ABOUT THIS EXERCISE - Copy every line from the records below that holds the word "futbal".

DATA SHOWN -
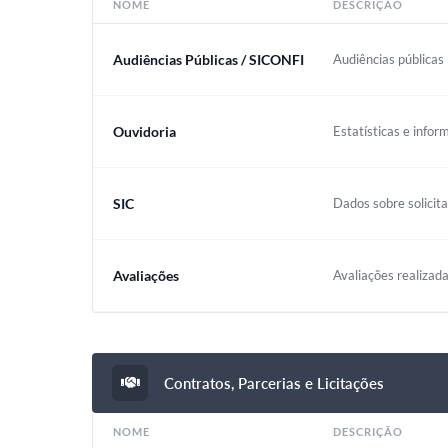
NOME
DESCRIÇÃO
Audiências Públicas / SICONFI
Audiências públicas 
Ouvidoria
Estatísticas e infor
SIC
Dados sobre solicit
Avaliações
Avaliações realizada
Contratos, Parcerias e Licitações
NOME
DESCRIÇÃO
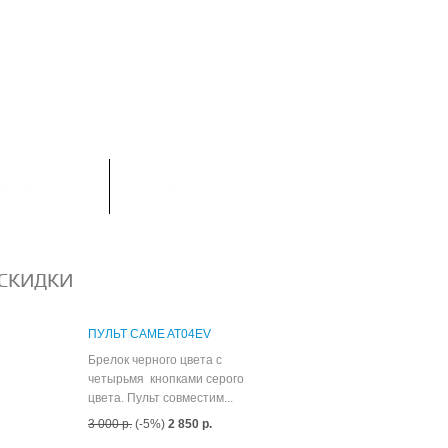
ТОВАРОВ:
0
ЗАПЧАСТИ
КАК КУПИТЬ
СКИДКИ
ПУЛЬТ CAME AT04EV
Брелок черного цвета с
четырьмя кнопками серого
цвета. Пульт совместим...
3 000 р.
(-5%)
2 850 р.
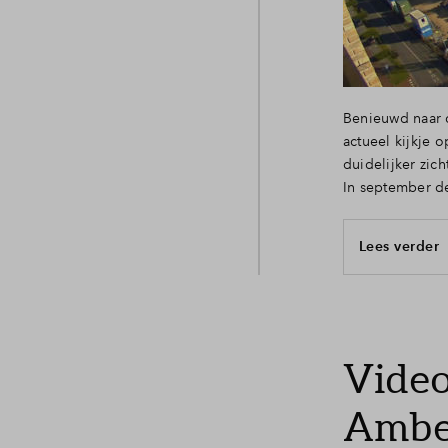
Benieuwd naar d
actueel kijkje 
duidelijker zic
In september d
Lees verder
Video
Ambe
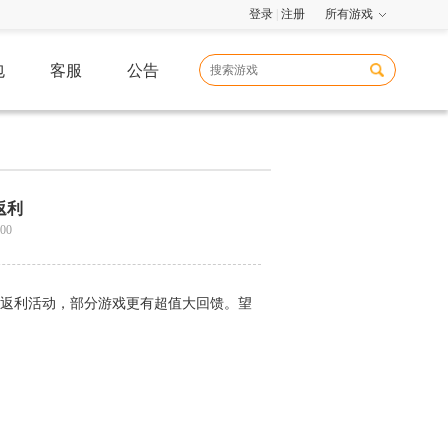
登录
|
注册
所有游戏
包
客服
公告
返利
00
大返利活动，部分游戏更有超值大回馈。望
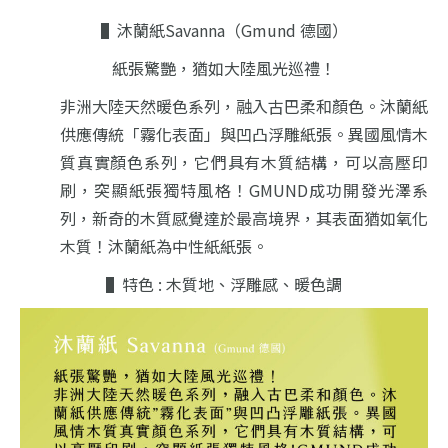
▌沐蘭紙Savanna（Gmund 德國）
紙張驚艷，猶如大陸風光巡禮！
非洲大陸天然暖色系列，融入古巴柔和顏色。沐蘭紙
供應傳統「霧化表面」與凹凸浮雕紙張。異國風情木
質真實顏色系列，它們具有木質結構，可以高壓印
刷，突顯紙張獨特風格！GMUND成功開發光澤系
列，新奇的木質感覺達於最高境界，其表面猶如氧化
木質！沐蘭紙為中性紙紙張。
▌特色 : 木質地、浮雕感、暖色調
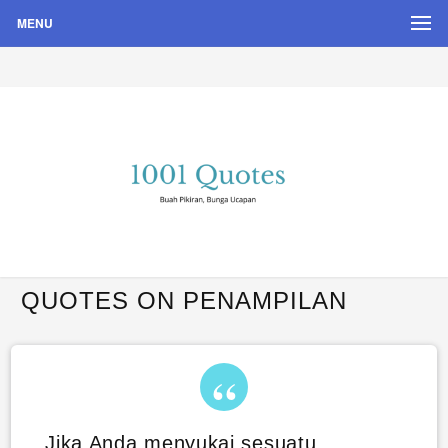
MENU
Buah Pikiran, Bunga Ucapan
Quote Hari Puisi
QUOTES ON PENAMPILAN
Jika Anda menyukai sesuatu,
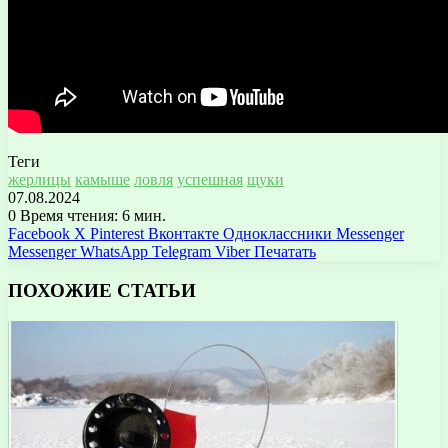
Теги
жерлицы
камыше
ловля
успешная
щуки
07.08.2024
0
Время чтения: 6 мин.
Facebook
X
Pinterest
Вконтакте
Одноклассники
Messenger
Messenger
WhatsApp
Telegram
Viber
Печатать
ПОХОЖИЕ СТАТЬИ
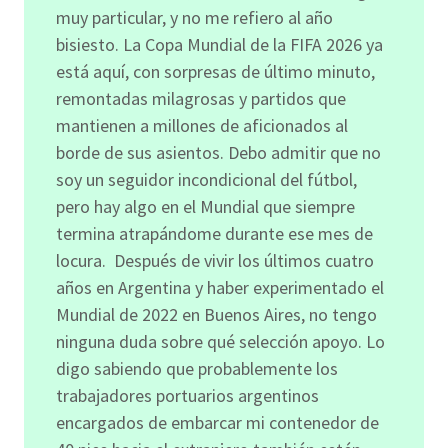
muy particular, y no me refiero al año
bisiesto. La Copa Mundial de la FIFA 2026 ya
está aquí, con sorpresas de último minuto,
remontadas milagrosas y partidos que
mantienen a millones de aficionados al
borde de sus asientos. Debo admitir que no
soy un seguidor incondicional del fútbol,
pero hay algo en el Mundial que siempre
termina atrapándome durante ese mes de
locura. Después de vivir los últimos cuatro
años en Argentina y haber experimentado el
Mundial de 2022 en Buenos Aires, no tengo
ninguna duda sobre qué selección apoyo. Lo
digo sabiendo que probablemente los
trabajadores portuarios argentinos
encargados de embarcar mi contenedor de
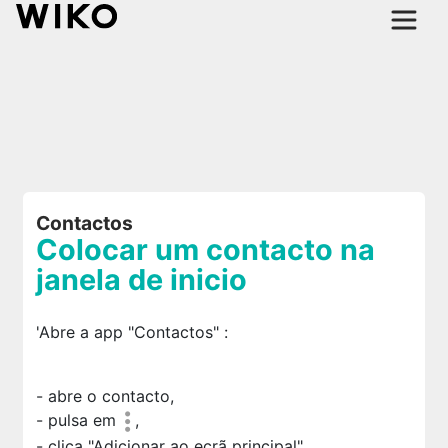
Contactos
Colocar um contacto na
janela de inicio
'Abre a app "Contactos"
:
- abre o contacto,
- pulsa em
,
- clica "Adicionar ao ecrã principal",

==

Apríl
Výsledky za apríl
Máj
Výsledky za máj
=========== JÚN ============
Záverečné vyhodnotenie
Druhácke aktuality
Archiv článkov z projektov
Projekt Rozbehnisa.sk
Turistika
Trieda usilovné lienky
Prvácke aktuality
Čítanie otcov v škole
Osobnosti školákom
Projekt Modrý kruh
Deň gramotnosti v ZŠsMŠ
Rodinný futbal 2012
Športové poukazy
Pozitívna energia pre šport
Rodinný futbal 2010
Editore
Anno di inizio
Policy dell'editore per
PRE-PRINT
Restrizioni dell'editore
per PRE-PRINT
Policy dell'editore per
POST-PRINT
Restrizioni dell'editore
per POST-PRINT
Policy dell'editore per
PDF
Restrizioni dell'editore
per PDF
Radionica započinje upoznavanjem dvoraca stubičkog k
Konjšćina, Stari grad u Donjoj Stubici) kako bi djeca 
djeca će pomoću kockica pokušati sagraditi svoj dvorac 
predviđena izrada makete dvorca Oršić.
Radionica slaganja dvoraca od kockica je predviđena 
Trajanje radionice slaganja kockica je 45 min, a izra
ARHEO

* * *

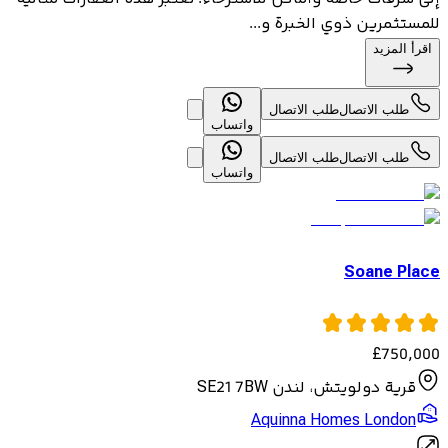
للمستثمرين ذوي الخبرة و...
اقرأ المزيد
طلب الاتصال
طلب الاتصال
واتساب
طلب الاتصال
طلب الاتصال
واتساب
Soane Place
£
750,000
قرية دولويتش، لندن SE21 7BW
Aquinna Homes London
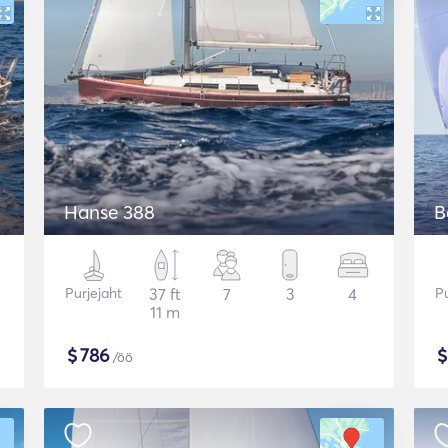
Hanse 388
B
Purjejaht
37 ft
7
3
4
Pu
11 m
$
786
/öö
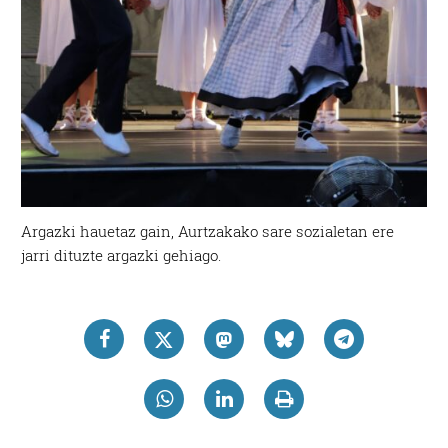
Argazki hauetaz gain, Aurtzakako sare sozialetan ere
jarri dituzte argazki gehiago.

ANSWER SPACE -
Rodinný futbal 2012
Rodinný futbal 2010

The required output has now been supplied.